Volgens de Grondwet kan alleen de Kamer van volksvertegenwoordigers een federaal regeringslid in beschuldiging stellen en voor het Hof van Cassatie brengen.
De grondwetgever van 1831 wilde met deze speciale procedure voorkomen dat burgers of politieke tegenstrevers de ministers voortdurend met processen zouden bestoken. Dit uitzonderingsregime moest nog verder bij wet worden gepreciseerd en afgelijnd.
Een algemene uitvoeringswet is er evenwel nooit gekomen. De wetgever heeft zich tot nog toe altijd beperkt tot de uitvaardiging van tijdelijke wetten, zoals in 1865 voor het geval Chazal en recenter in 1995 voor de Agusta-affaire.
Eind vorig jaar, naar aanleiding van een zaak waarin een vice-eerste minister werd genoemd, keurde de Kamer opnieuw een tijdelijke en gedeeltelijke uitvoeringswet goed in afwachting van een definitieve regeling voor de federale ministers.
Voor de ministers en staatssecretarissen van de gemeenschaps- en gewestregeringen werd begin dit jaar een gelijkaardige tijdelijke uitvoeringswet uitgewerkt, die ook in de Senaat werd besproken en goedgekeurd.

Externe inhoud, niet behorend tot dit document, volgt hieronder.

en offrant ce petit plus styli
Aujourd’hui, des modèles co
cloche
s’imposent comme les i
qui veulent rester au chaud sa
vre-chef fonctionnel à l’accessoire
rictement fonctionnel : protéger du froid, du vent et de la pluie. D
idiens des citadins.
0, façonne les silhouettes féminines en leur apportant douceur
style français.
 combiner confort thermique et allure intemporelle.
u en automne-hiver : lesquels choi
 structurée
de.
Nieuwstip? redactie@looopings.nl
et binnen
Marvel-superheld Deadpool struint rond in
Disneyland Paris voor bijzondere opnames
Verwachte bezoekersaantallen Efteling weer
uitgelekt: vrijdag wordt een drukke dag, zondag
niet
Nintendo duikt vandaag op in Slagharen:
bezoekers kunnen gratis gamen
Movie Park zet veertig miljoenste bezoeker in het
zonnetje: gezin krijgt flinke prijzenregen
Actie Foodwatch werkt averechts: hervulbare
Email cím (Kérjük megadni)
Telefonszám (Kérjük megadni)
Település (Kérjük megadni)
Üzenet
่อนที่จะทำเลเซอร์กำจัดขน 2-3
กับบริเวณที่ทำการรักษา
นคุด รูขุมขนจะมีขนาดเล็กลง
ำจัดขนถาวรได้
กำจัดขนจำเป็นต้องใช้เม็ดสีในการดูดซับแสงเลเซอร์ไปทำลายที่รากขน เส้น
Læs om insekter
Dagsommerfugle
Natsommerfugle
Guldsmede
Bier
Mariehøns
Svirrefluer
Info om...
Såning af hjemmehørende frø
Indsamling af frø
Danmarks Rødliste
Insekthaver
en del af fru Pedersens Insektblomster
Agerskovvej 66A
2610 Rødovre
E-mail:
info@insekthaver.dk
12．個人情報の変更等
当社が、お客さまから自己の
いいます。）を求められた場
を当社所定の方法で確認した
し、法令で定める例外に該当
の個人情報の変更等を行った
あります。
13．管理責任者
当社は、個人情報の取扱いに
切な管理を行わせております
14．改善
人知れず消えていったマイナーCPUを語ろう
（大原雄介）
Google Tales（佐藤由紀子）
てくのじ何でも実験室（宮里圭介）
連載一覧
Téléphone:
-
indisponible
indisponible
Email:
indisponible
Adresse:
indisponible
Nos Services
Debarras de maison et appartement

Beide uitvoeringswetten willen het opsporings- en gerechtelijk onderzoek zo nauw mogelijk doen aansluiten bij de gewone strafrechtelijke procedure die voor alle burgers geldt.
Daarom bepalen zij dat de vervolging van een regeringslid dat een misdrijf heeft gepleegd niet door de betrokken Kamer, maar door het hoogste rechtscollege, het Hof van Cassatie, moet worden ingesteld.
Voor de aanhouding of de voorlopige hechtenis van het regeringslid is wel de toestemming van de assemblee nodig.
Als het onderzoek is beëindigd, kan de assemblee zich dan over de conclusies van het Hof uitspreken en het regeringslid al dan niet in beschuldiging stellen.
Door deze regeling kan het strafdossier in de onderzoeksfase beter uit de media-belangstelling worden gehouden en kan ook politieke beïnvloeding van het onderzoek worden vermeden.
Het Hof van Cassatie moet het onderzoek immers in alle discretie kunnen voeren. De talrijke perslekken in delicate dossiers waarin ministers betrokken waren, hebben aangetoond dat het geheim van het onderzoek niet kan worden gegarandeerd als het onderzoeksdossier in het parlement moet worden behandeld.

Toch wordt in deze uitvoeringswetten de ministeriële verantwoordelijkheid nog niet ten gronde geregeld.
Allereerst gaat het om tijdelijke wetten die begin 1998 door een definitieve regeling moeten worden vervangen. Deze werkwijze zal het mogelijk maken ervaring op te doen voor de uitwerking van de definitieve wetten.
Sommige senatoren wezen er ook op dat een minister die berecht wordt door het Hof van Cassatie niet in hoger beroep kan gaan. Verder moet wellicht ook een onderscheid worden gemaakt tussen misdrijven die werden gepleegd door een minister in de uitoefening van zijn functie en andere daarbuiten gepleegde misdrijven. Er moet ook nog een oplossing worden gezocht voor de burgerlijke aansprakelijkheid van ministers.
De senatoren die in de eerstvolgende maanden een definitieve regeling moeten uitwerken, hebben dus nog heel wat werk voor de boeg.

Parlementaire onschendbaarheid in de
Europese Unie

In de wetgevende vergaderingen van de lidstaten van de Europese Unie en in het Europees Parlement kunnen parlementsleden evenals in België, niet ter verantwoording worden geroepen om wat ze zeggen in het parlement.

Als het om laster of om beledigende uitlatingen gaat, kan de voorzitter wel tussenbeide komen.

Voor de parlementaire onschendbaarheid verschilt de toestand in de verschillende lidstaten.

In Nederland bestaat de parlementaire onschendbaarheid als zodanig niet. De opdracht tot vervolging moet wel gegeven worden bij koninklijk besluit of bij een besluit van de Tweede Kamer.

In Denemarken, Frankrijk, Italië, Portugal en Spanje is de toestemming van het parlement niet vereist voor het voeren van het gerechtelijk onderzoek en voor de vervolging van een parlementslid. Alleen voor aanhouding of vrijheidsberoving moet de goedkeuring van de betrokken vergadering worden gevraagd.

In Duitsland, Griekenland, Spanje en Zweden moet het parlement ook zijn toestemming geven om een parlementslid te kunnen vervolgen.

Voor de Europarlementsleden geldt op het eigen grondgebied de immuniteit van de volksvertegenwoordigers in eigen land; op het grondgebied van elke andere lidstaat kunnen zij niet gerechtelijk worden vervolgd of aangehouden.